======== Data provided ========

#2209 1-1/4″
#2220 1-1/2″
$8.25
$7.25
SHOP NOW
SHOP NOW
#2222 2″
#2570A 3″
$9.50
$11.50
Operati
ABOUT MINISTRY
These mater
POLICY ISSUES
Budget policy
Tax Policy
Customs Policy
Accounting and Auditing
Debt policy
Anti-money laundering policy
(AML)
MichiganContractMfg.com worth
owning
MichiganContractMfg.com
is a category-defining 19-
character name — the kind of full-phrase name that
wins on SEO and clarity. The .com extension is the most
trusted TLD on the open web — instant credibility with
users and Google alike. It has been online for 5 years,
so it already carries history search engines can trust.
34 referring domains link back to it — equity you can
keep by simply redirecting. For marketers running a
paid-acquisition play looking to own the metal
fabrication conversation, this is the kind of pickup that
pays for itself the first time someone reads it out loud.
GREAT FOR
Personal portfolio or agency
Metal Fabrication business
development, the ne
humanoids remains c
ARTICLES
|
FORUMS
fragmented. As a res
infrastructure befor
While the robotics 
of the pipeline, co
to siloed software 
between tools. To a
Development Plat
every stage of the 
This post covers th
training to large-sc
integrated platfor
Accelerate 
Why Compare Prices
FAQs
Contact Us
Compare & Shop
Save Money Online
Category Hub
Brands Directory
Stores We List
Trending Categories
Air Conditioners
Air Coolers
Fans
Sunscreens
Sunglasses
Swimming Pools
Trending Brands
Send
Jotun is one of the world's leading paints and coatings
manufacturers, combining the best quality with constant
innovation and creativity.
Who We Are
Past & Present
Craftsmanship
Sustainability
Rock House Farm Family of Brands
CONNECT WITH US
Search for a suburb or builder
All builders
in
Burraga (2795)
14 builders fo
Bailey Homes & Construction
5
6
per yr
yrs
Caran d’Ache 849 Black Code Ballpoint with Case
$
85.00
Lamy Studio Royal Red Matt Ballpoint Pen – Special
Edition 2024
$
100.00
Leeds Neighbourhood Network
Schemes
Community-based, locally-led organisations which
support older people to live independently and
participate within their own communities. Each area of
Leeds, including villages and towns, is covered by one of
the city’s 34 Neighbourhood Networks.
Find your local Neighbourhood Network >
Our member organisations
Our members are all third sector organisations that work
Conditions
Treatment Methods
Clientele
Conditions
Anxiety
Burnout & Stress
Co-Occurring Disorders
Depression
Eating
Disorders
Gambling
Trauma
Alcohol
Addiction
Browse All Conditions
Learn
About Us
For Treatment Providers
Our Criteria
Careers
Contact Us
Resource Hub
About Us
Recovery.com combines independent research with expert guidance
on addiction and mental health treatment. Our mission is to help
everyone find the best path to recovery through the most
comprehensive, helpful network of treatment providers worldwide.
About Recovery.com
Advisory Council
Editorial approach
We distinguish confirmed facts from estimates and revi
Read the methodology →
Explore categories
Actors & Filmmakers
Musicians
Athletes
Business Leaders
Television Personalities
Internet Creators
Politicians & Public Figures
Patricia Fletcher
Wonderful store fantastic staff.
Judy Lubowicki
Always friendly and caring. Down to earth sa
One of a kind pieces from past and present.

========

> [Exercise directions]
Search the entries above for "Leeds". Return every line that has it.

> [Answer space]
Leeds Neighbourhood Network
Leeds, including villages and towns, is covered by one of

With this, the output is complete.